If a testator devises mortgaged land, is the devisee or person who receives the land also entitled to the money due from the mortgagor? Generally, but not everywhere. A bequest of money securities includes a note secured by mortgage. The mortgagor's interest in the land on his death, if leaving no will directing who shall take it, goes to his heirs, and not to his executor or administrator like other personal property. Of course, if there were no other property that could be used to pay his debts, if he had any, it could be claimed and taken by his creditors for that purpose.

The mortgage usually states a time for paying the debt, and if the terms are not observed, the mortgagee may proceed to take the property. This he cannot do in an arbitrary way, except in the case of mortgages in which the mortgagee is entrusted with power to sell the property and apply the money in payment of the debt. In other cases the mortgagee must apply to the court to fix a time for the sale of the property, if the mortgagor fails to make payment. The courts usually give the mortgagor a period of several weeks or months to pay, and if payment is not made at the end of this period, the land is sold by an officer of the court, who conveys the title to the new purchaser, and if there is any surplus left after satisfying the mortgage, this is returned to the mortgagor. If there is a deficit, he is still liable therefor. Any person who is interested in a mortgaged estate has the right to redeem it; heirs, devisees, creditors. On the death of a mortgagor his heirs may call his executor or administrator to pay the mortgage out of the personal estate if there is any, and not from the sale of real estate, because it was given, so the law presumes, for the benefit of the personal estate belonging to the mortgagor. Or, if the land has been given to a devisee, he can require the executor or administrator to pay the mortgage. Again, if two persons are jointly liable for the debt, and one of them pays it, he may call on the other to contribute his portion. See Chattel Mortgage.

Negotiable Paper.– By negotiable paper is meant paper that can be sold and transferred. The law on this subject is now regulated by a statute that is nearly uniform in almost all the states of the Union. The courts are constantly applying it, and in doing so are putting their meaning or interpretation on the words of the statute. Thus far they have looked with quite similar eyes, and no serious differences have arisen.

The statute declares that a promissory note must be in writing and signed by the maker or drawer; that it must contain an unconditional promise or order to pay a certain sum of money on demand, or at a fixed future time to order or to bearer. And if the note is addressed to a drawee he must be named or indicated with reasonable certainty. A note may be written payable with interest or by stated installments, or with exchange, or with costs of collection, or an attorney's fee in case payment shall not be made at maturity.

An unqualified order or promise to pay is unconditional within the meaning of the law even though it indicates a particular fund from which it is to be paid, or a statement of the transaction on which the note is based. Thus the indorsement of the words "per contract" on the back of a note written at the time of its execution does not affect its negotiability.

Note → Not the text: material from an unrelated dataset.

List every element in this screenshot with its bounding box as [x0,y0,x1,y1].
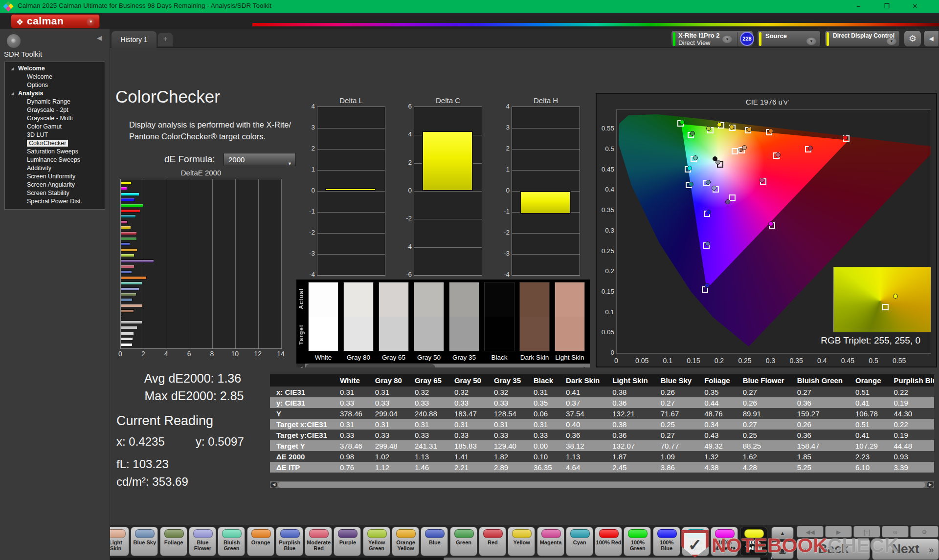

A note payable at a fixed future time may be at a fixed period after date or sight, or on or before a fixed future time specified therein, or on or at a fixed period after the occurrence of a specified event which is certain to happen, though the time of happening be uncertain. A note that is payable on a contingency is not negotiable, and the happening of the event does not cure the defect. Likewise a note which contains an order or promise to do any act in addition to the payment of money is not negotiable. To this rule, though, are some exceptions. Thus a note may be negotiable that authorizes the sale of collateral securities that have been delivered to the holder if the note is not paid at maturity. But a note stating that the title to property for which it is given shall remain in the payee, and that he shall have the right to declare the money due and take possession of the property whenever he may deem himself insecure "even before the maturity of the note," is not negotiable.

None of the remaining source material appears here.